According to Justice Nyako, FG ought to have charged Onwudiwe before a Magistrate Court over his alleged intention to commit an act of terrorism.
She said FG did not establish any ingredient of crime in its allegation that Kanu had between March and April 2015, imported into Nigeria a radio Transmitter known as TRAM 50L and kept it in a container that was left in custody of the 3rd defendant, Madubugwu, at Ubuluisiuzor in Ihiala LGA of Anambra State.
The court however held that Kanu has a case to answer pertaining to allegation in count-four that he lied that the Radio Transmitter was concealed in a container of used household items which the defendant declared as unused household items.
Whereas the court struck out counts 3, 6, 7, 9, 10 and 11 of the charges, it however sustained counts 1, 2, 4, 5 and 8.

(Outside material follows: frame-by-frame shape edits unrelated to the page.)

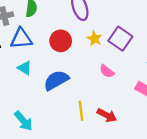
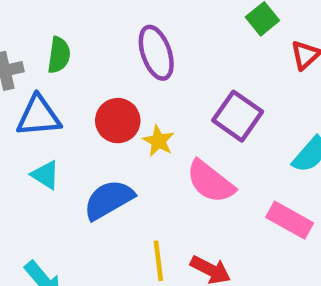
yellow star: (94, 39) -> (158, 141), moved
pink semicircle: (107, 71) -> (210, 182), size x1.6

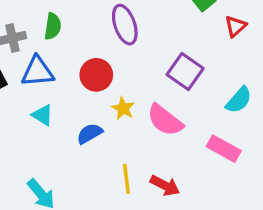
yellow star: (158, 141) -> (123, 108), moved
blue semicircle: (109, 200) -> (90, 134), size x0.7

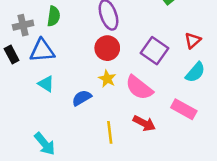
red triangle: (235, 26) -> (193, 40), moved
red circle: (96, 75) -> (107, 48), moved
red arrow: (165, 186) -> (144, 123), moved

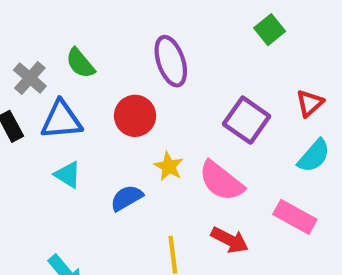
green semicircle: (54, 16) -> (80, 63), turned 132
gray cross: (23, 25) -> (30, 78), turned -36
red circle: (107, 48) -> (135, 116), moved

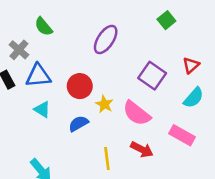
purple ellipse: (171, 61) -> (106, 39), turned 52
green semicircle: (80, 63) -> (44, 27), moved
red circle: (135, 116) -> (80, 86), moved

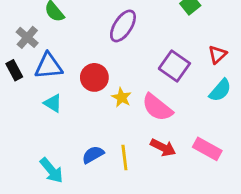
blue semicircle: (78, 124) -> (93, 155), moved
pink rectangle: (182, 135) -> (207, 149), moved

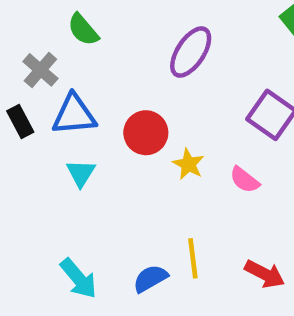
cyan triangle: (53, 103) -> (81, 173), turned 30
pink semicircle: (157, 107) -> (244, 180), size x0.6
red arrow: (163, 148) -> (265, 274), moved
blue semicircle: (93, 155) -> (150, 278), moved

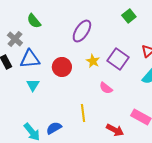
yellow star: (188, 164) -> (93, 61), moved
yellow line: (193, 258) -> (83, 113), moved
blue semicircle: (150, 278) -> (54, 128), moved

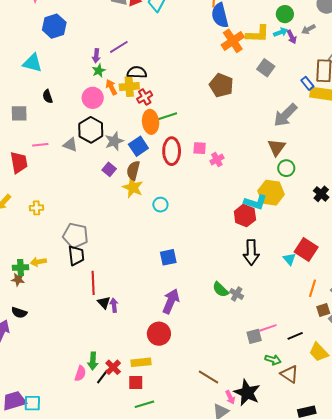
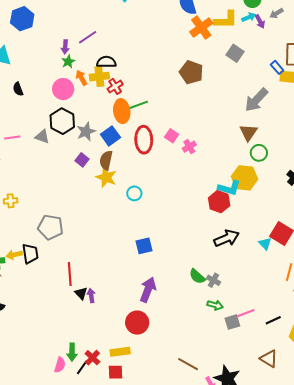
pink square: (200, 148) -> (172, 136), turned 32
black arrow: (251, 252) -> (227, 238), turned -110
black trapezoid: (76, 256) -> (30, 254), moved
green arrow: (273, 360) -> (215, 305), moved

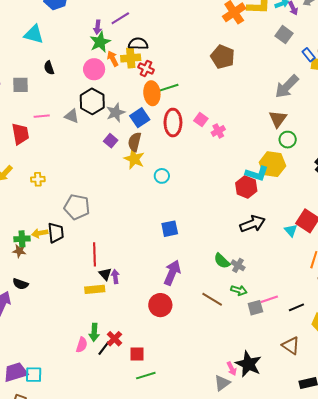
gray square: (235, 53) -> (284, 35), moved
green star: (68, 62) -> (100, 42), size x1.5
red cross: (115, 86) -> (146, 68), turned -35
yellow rectangle: (120, 352) -> (95, 289), moved
brown line: (188, 364) -> (212, 299), moved

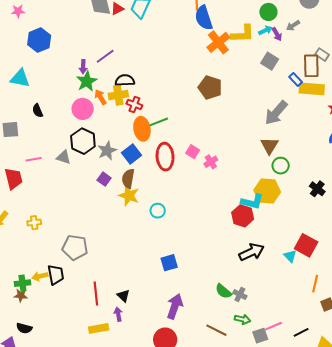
black triangle: (105, 274) -> (123, 296), moved

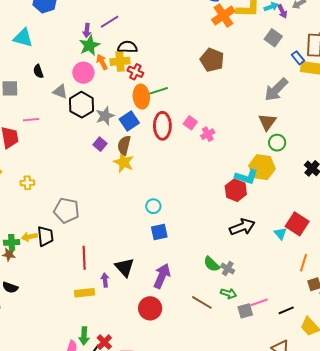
gray triangle: (64, 157) -> (60, 92), moved
cyan circle: (158, 211) -> (153, 206), moved
black triangle: (123, 296) -> (125, 267), moved, size x1.5

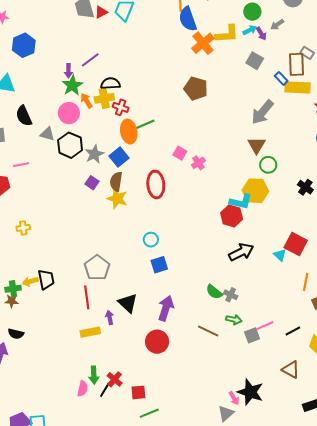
black semicircle: (38, 71) -> (24, 116), size x1.5
red ellipse: (162, 126) -> (156, 184), moved
gray pentagon: (66, 210) -> (97, 268), moved, turned 30

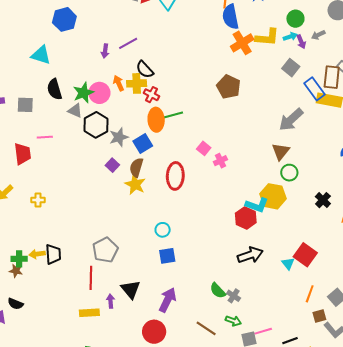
blue rectangle: (281, 78) -> (315, 89), size x1.6
black semicircle: (110, 83) -> (145, 70), turned -138
green star: (72, 85) -> (83, 93), moved

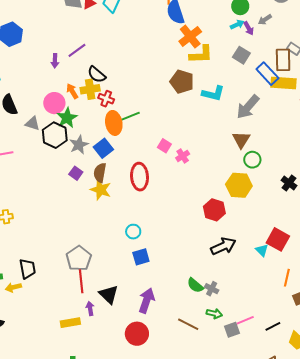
yellow L-shape: (267, 37) -> (201, 54), moved
green star: (83, 93) -> (67, 118), moved
cyan L-shape: (257, 205) -> (213, 93), moved
yellow arrow: (37, 254) -> (13, 287), moved
red line: (91, 278) -> (81, 281), moved

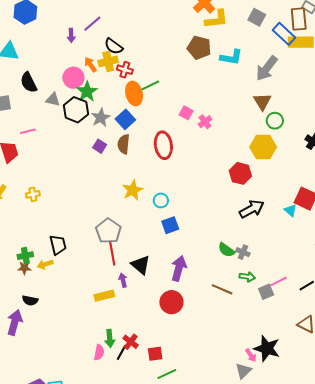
yellow star: (101, 190) -> (133, 190), moved, turned 30

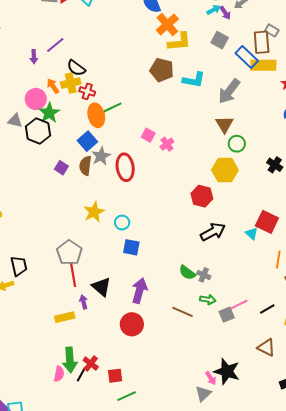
gray star: (101, 118) -> (101, 156), moved
blue square: (170, 225) -> (131, 247), turned 30
green arrow: (110, 338) -> (70, 360), size x1.4

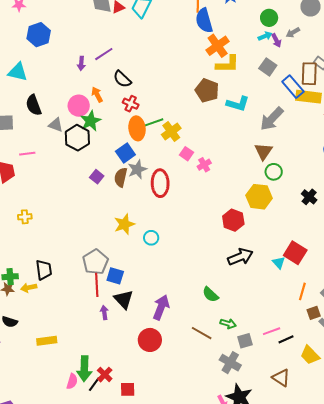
yellow cross: (71, 83) -> (171, 131), moved, turned -30
blue square: (131, 247) -> (115, 276), moved
gray cross: (204, 275) -> (230, 363), moved, size x1.5
pink line: (239, 305) -> (272, 331), moved
yellow rectangle: (65, 317) -> (47, 341), moved

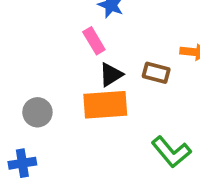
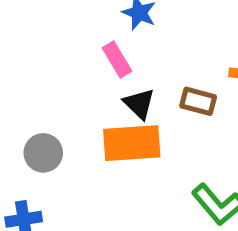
black triangle: (111, 75) -> (139, 104), turned -44

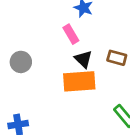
gray circle: (43, 153) -> (21, 62), moved

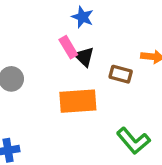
black triangle: (83, 59) -> (84, 57), moved

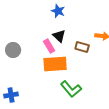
pink rectangle: (68, 47) -> (49, 46), moved
green L-shape: (133, 141) -> (71, 89), moved

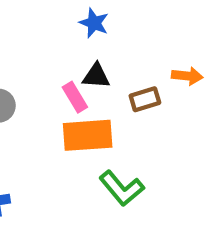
black triangle: (59, 36) -> (96, 76), turned -40
brown rectangle: (82, 47) -> (145, 99), turned -32

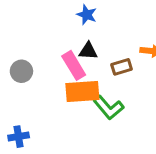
pink rectangle: (75, 97) -> (74, 65), size x1.4
green L-shape: (122, 188) -> (108, 108), moved

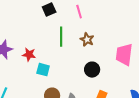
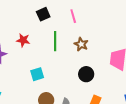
red star: (29, 55) -> (23, 40), moved
cyan square: (43, 70) -> (37, 74), turned -32

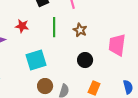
cyan square: (37, 74) -> (36, 60), size x1.5

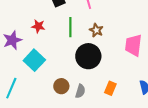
cyan square: (36, 60) -> (34, 60), moved, turned -30
black circle: (85, 60) -> (88, 56), moved, size x1.6

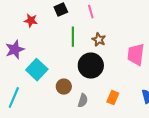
red star: (38, 26) -> (31, 21), moved
brown circle: (61, 86) -> (64, 87), moved

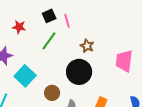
pink line: (91, 12) -> (67, 21), moved
green line: (73, 37) -> (49, 41), moved, turned 36

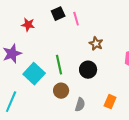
green line: (49, 41) -> (59, 65), moved, turned -48
black circle: (79, 72) -> (88, 70), size x0.7

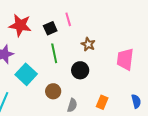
black square: (58, 14) -> (50, 28), moved
red star: (28, 25) -> (20, 25), size x1.6
green line: (59, 65) -> (54, 53), moved

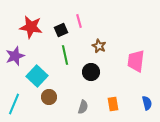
brown circle: (53, 91) -> (49, 97), moved
orange rectangle: (102, 102) -> (113, 104), turned -32

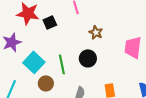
black square: (61, 30) -> (50, 22), moved
green line: (65, 55) -> (62, 64), moved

The sustained charges, to which all the defendants entered a fresh plea of not guilty on Wednesday , borders on conspiracy, treasonable felony, publication of defamatory matter and Kanu’s alleged importation of goods contrary and punishable under section 47(2) (a) of the Customs and Excise Management Act, Cap C45, Laws of the Federation of Nigeria, 2004.
In count three of the pending charges, FG alleged that Kanu had in a broadcast he made in London on April 28, 2015, through Radio Biafra, referred to President Muhammadu Buhari as “a paedophile, a terrorist, an idiot and an embodiment of evil”. Specifically, Kanu who was hitherto the Director of Radio Biafra and Television, is facing four out of the five remaining charges.
FG alleged that Kanu being the leader of IPOB, conspired with his co-defendants and others now at large, on diverse dates in 2014 and 2915, in Nigeria and London, to broadcast on Radio Biafra monitored in Enugu and other areas, preparations for states in the South-East and South-South zones and other communities in Kogi and Benue states, to secede from the Federal Republic of Nigeria, with a view to constituting same into a Republic of Biafra.
They were said to have committed an offence punishable under section 41(c) of the Criminal Code Act, CAP. C38 Laws of the Federation of Nigeria, 2004. Madubugwu was accused of having in his possession at his house, one Emerald Magnum Pump Action Gun with serial number TS 870- 113- 0046, one Delta Magnum Pump Action Gun with serial number 501, and 41 Cartridges/ Ammunition, without lawful authority or licence.